VT conducted sequence analysis after assembly for both amplicon and metagenome sequences, including phylogenetic analysis and phylogenetic marker genes analysis of metagenome bins. JW conducted initial tetranucleotide binning analyses, reference targeted mapping studies and contributed to discussion and manuscript. Sampling and DNA extraction from the hot-spring microbial mat and enrichment cultures was conducted by MO, who also wrote corresponding sections in the manuscript and contributed to the discussion of results. MT isolated and identified all cultures mentioned in the manuscript, contributed to writing the manuscript and discussing the results.
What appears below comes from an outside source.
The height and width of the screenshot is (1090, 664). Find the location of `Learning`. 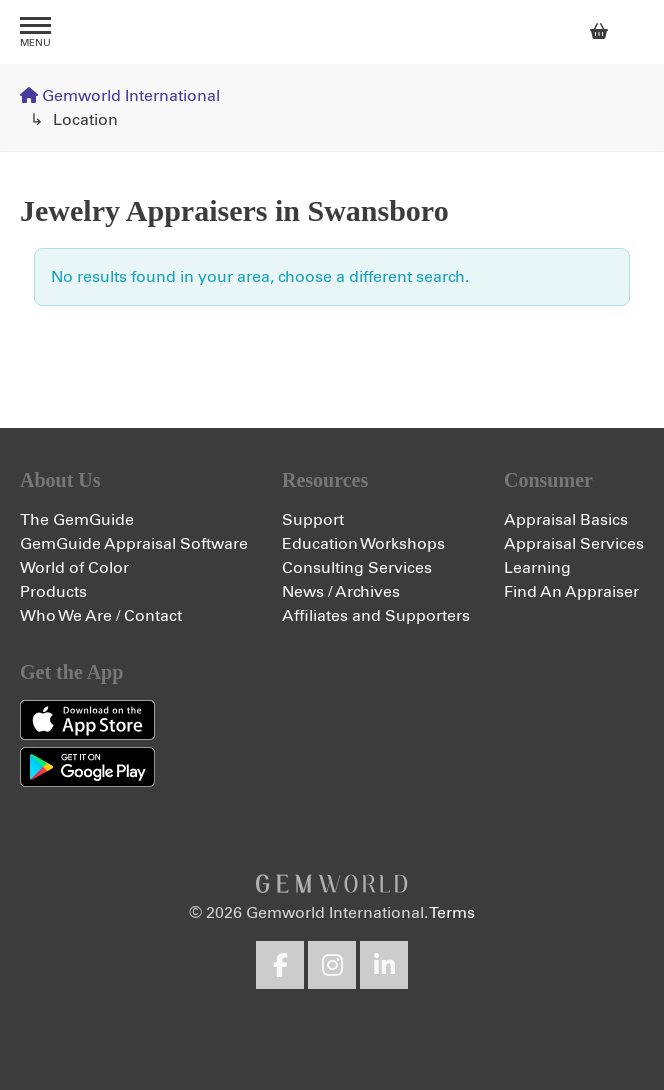 Learning is located at coordinates (537, 568). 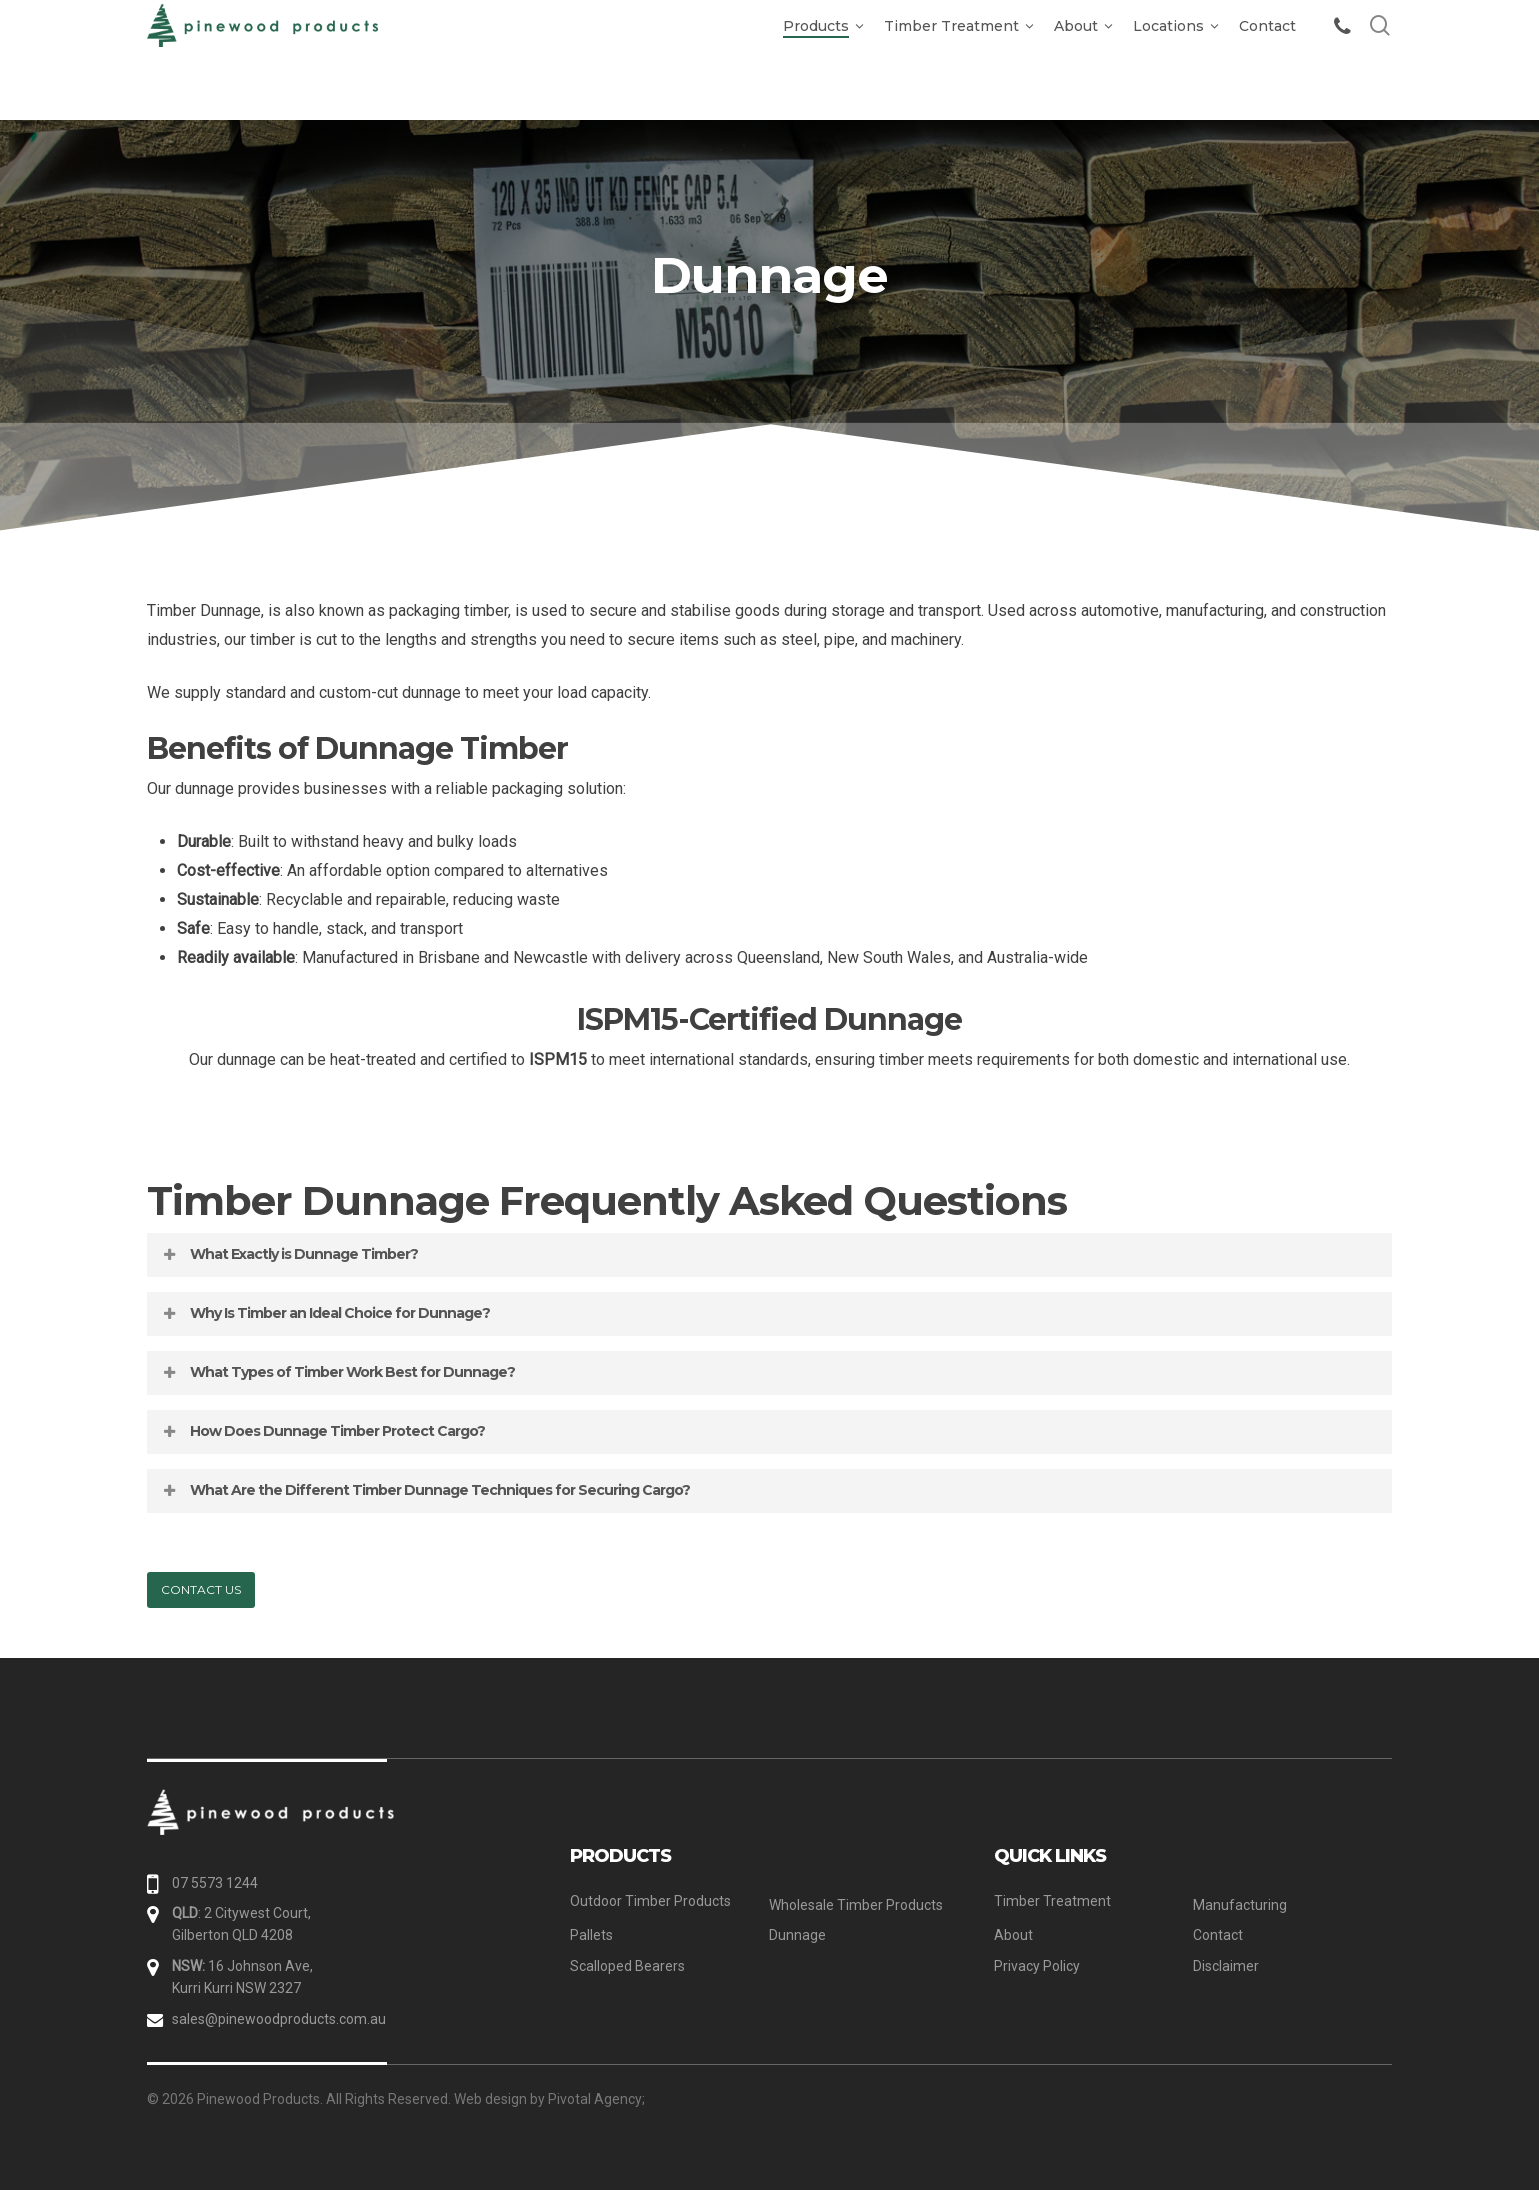 This screenshot has width=1539, height=2190. Describe the element at coordinates (279, 2019) in the screenshot. I see `sales@pinewoodproducts.com.au` at that location.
CK conducted 16S rRNA cloning and sequencing from undermat samples from a previous time point, analyzed those sequences and contributed to manuscript and discussion. Sequencing, quality check, assembly and dereplication of amplicon and the metagenome was conducted by JGI staff. DW and DB planned the experiments, acquired funding, organized and led field excursions and provided scientific infrastructure. VT, DW, and DB wrote the manuscript.

Funding

This study was partly funded by the Division of Chemical Sciences, Geosciences, and Biosciences, Office of Basic Energy Sciences of the Department of Energy through Grant DE-FG02-94ER20137. DB and DW additionally acknowledge support from the NASA Exobiology program (NX09AM87G). This work was also partly supported by the U. S. Department of Energy (DOE), Office of Biological and Environmental Research (BER), as part of BER's Genomic Science Program 395 (GSP). This contribution originates from the GSP Foundational Scientific Focus Area (FSFA) at the Pacific Northwest National Laboratory (PNNL) under a subcontract to DB. The nucleotide sequencing was performed as part of a Community Sequencing Program (Project CSP-411) and was performed by the U.S. Department of Energy Joint Genome Institute, which is supported by the Office of Science of the U.S. Department of Energy under Contract No. DE-AC02-05CH11231.

Conflict of interest statement

The authors declare that the research was conducted in the absence of any commercial or financial relationships that could be construed as a potential conflict of interest.